Auch das Convention Bureau Thüringen verfolge einen abteilungsübergreifenden Resilienzansatz. Nachhaltigkeit, Barrierefreiheit sowie neue Arbeits- und Reisemodelle wie Bleisure oder Workation stünden dabei im Fokus. Schulungen und ein gezielter Wissensaustausch im Partnernetzwerk sorgten dafür, dass Veranstalter Events umsetzen könnten, die strukturell, organisatorisch und inhaltlich auf resilienten Beinen stehen.

 

„Resilienz bedeutet für uns vor allem Anpassungsfähigkeit“, sagt Rick Enders, General Manager des Frankfurt Marriott Airport Hotel und Sheraton Frankfurt Airport Hotel & Conference Center. „An einem dynamischen Standort wie dem Frankfurter Flughafen erleben wir täglich, wie wichtig es ist, flexibel auf Unvorhersehbares zu reagieren.“ Intern werde auf vorausschauendes Energiemanagement und eine offene Teamkultur gesetzt, die Vielfalt, Barrierefreiheit und Talente fördere. Kunden würden mit kurzfristig anpassbaren Raumkonzepten und hybriden Optionen unterstützt.

 

Die GCB-Partner setzten dieses Jahr klare strategische Schwerpunkte mit dem Fokus auf Innovation, internationale Sichtbarkeit und nachhaltige Entwicklung.

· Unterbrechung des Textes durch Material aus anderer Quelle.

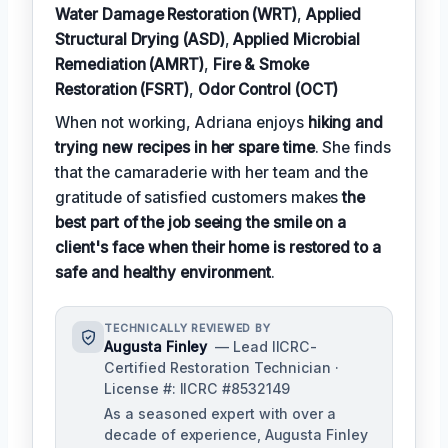
Water Damage Restoration (WRT)
,
Applied
Structural Drying (ASD)
,
Applied Microbial
Remediation (AMRT)
,
Fire & Smoke
Restoration (FSRT)
,
Odor Control (OCT)
When not working, Adriana enjoys
hiking and
trying new recipes in her spare time
. She finds
that the camaraderie with her team and the
gratitude of satisfied customers makes
the
best part of the job seeing the smile on a
client's face when their home is restored to a
safe and healthy environment
.
TECHNICALLY REVIEWED BY
Augusta Finley
— Lead IICRC-
Certified Restoration Technician ·
License #: IICRC #8532149
As a seasoned expert with over a
decade of experience, Augusta Finley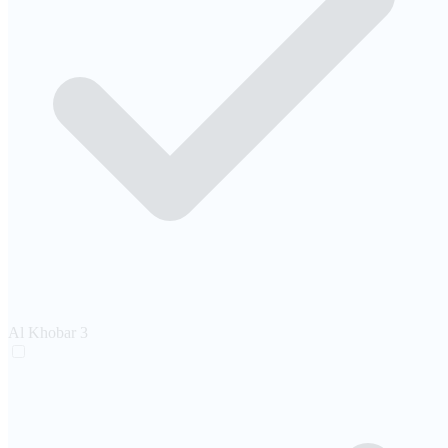
Al Khobar
3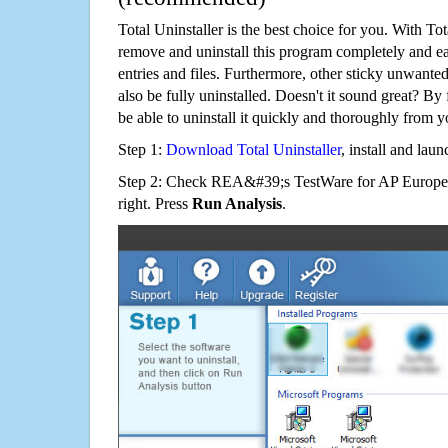
Total Uninstaller is the best choice for you. With Tot
remove and uninstall this program completely and easi
entries and files. Furthermore, other sticky unwant
also be fully uninstalled. Doesn't it sound great? By 
be able to uninstall it quickly and thoroughly from 
Step 1:
Download Total Uninstaller
, install and launc
Step 2: Check REA&#39;s TestWare for AP Europea
right. Press
Run Analysis
.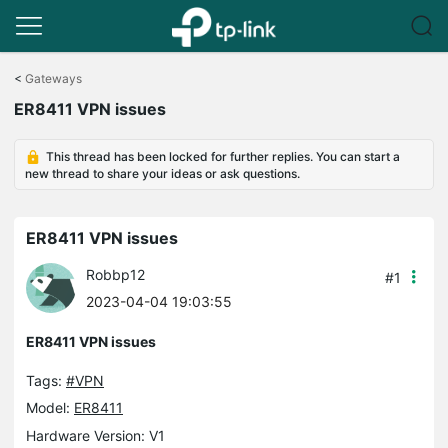
Click
to
<
Gateways
skip
ER8411 VPN issues
the
navigation
bar
This thread has been locked for further replies. You can start a
new thread to share your ideas or ask questions.
ER8411 VPN issues
Robbp12
#1
2023-04-04 19:03:55
ER8411 VPN issues
Tags:
#VPN
Model:
ER8411
Hardware Version: V1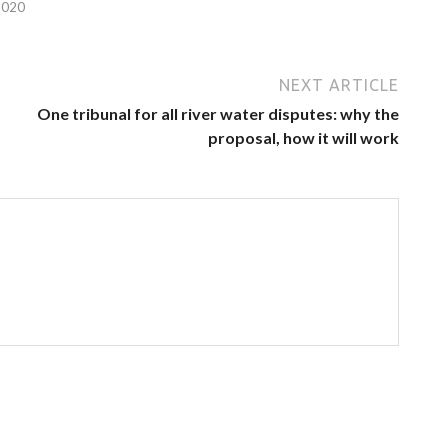
2020
NEXT ARTICLE
One tribunal for all river water disputes: why the
proposal, how it will work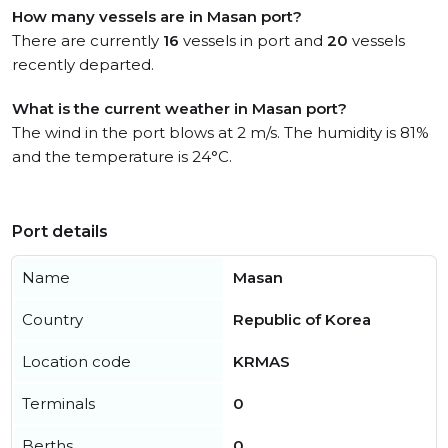
How many vessels are in Masan port?
There are currently
16
vessels in port and
20
vessels
recently departed.
What is the current weather in Masan port?
The wind in the port blows at 2 m/s. The humidity is 81%
and the temperature is 24°C.
Port details
Name
Masan
Country
Republic of Korea
Location code
KRMAS
Terminals
0
Berths
0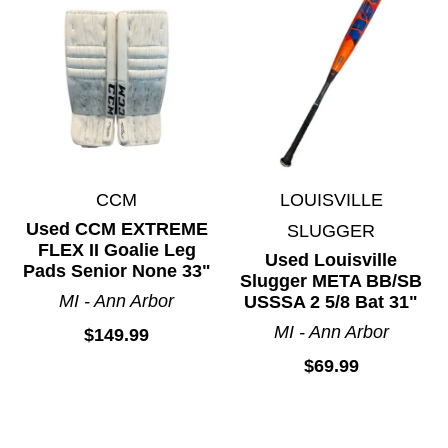
Toys and Games
Track and Field
Volleyball
Water Sports
Wetsuits
Winter Outerwear
CCM
LOUISVILLE
Wrestling
Used CCM EXTREME
SLUGGER
FLEX II Goalie Leg
Used Louisville
Pads Senior None 33"
Slugger META BB/SB
MI - Ann Arbor
USSSA 2 5/8 Bat 31"
MI - Ann Arbor
$149.99
$69.99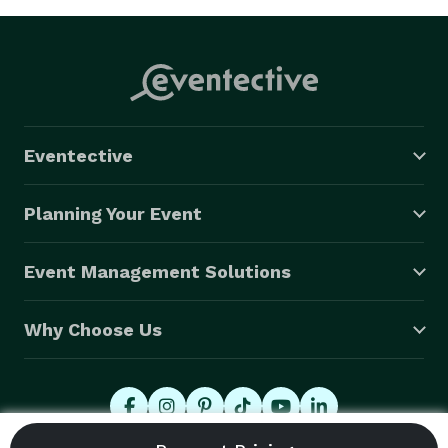
Eventective
Planning Your Event
Event Management Solutions
Why Choose Us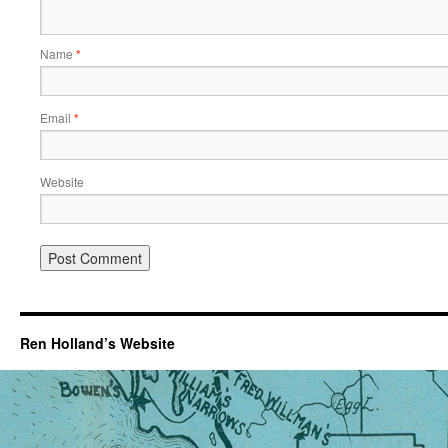
Name
*
Email
*
Website
Ren Holland’s Website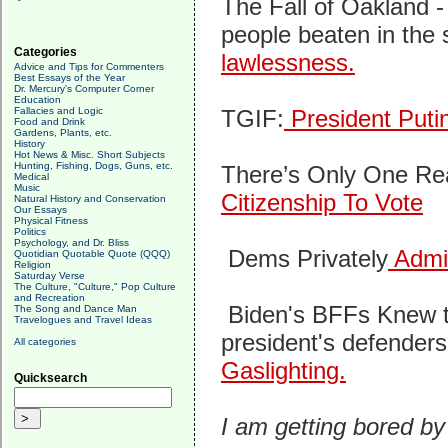
The Fall of Oakland 
people beaten in the 
Categories
lawlessness.
Advice and Tips for Commenters
Best Essays of the Year
Dr. Mercury's Computer Corner
Education
Fallacies and Logic
TGIF:
President Puti
Food and Drink
Gardens, Plants, etc.
History
Hot News & Misc. Short Subjects
Hunting, Fishing, Dogs, Guns, etc.
There’s Only One R
Medical
Music
Citizenship To Vote
Natural History and Conservation
Our Essays
Physical Fitness
Politics
Psychology, and Dr. Bliss
Dems Privately
Admit
Quotidian Quotable Quote (QQQ)
Religion
Saturday Verse
The Culture, "Culture," Pop Culture
and Recreation
Biden's BFFs Knew t
The Song and Dance Man
Travelogues and Travel Ideas
president's defender
All categories
Gaslighting.
Quicksearch
I am getting bored by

So arbeite das Darmstadtium gezielt daran, seine Position im internationalen Wettbewerb auszubauen, um verstärkt EMEA-Konferenzen für die Metropolregion Frankfurt RheinMain zu akquirieren. „Das Darmstadtium und damit auch die Wissenschaftsstadt Darmstadt sollen künftig selbstverständlich in einer Reihe mit London, Paris, Istanbul und Mailand genannt werden“, unterstreicht Geschäftsführer Lars Wöhler den Anspruch der Veranstaltungsstätte. 

 

Auch H World International habe das internationale Standing Deutschlands als Standort für Business-Events im Blick. „Deshalb ist unsere Partnerschaft mit dem GCB so wertvoll, da sie wichtige Akteure vernetzt und die Meeting- und Eventbranche in Deutschland gemeinsam voranbringt“, sagt Rob Oudshoorn.

 

Schleswig-Holstein positioniere sich 2026 als Standort für wissensbasierte, nachhaltige und resiliente Veranstaltungen mit Themen wie erneuerbare Energien, maritime Wirtschaft, Life Sciences, Digitalisierung und Gesundheit, führt das GCB weiter aus. Die Region vermarkte sich zudem als Testfeld für innovative Veranstaltungsformate, von klimafreundlicher Mobilität über hybride Wissensformate bis hin zu regional verankerten Wertschöpfungsmodellen.

 

Für die Hotels der Marriott-Gruppe am Frankfurter Flughafen stehe 2026 im Zeichen von globaler Vernetzung und einer neuen Aufenthaltsqualität. Mit der SkyLine-Anbindung an Terminal 3 entstehe ein Wettbewerbsvorteil für internationale Veranstaltungen, da das Frankfurt Airport Marriott Hotel und Sheraton Frankfurt Airport Hotel & Conference Center als einziges Hotel nahtlos mit allen Terminals sowie dem ICE-Fernbahnhof verbunden sei. Ergänzt durch neue kulinarische Konzepte, gewinne der Standort weiter an Attraktivität. 

 

Das Convention Bureau Thüringen stelle 2026 Natur, Kultur und Innovation als besondere Stärken der Region in den Mittelpunkt. Der Fokus liege dabei auf „gesund Tagen“, indem nachhaltige Veranstaltungsformate mit Wohlbefinden und produktivem Arbeiten verbunden werden sollen.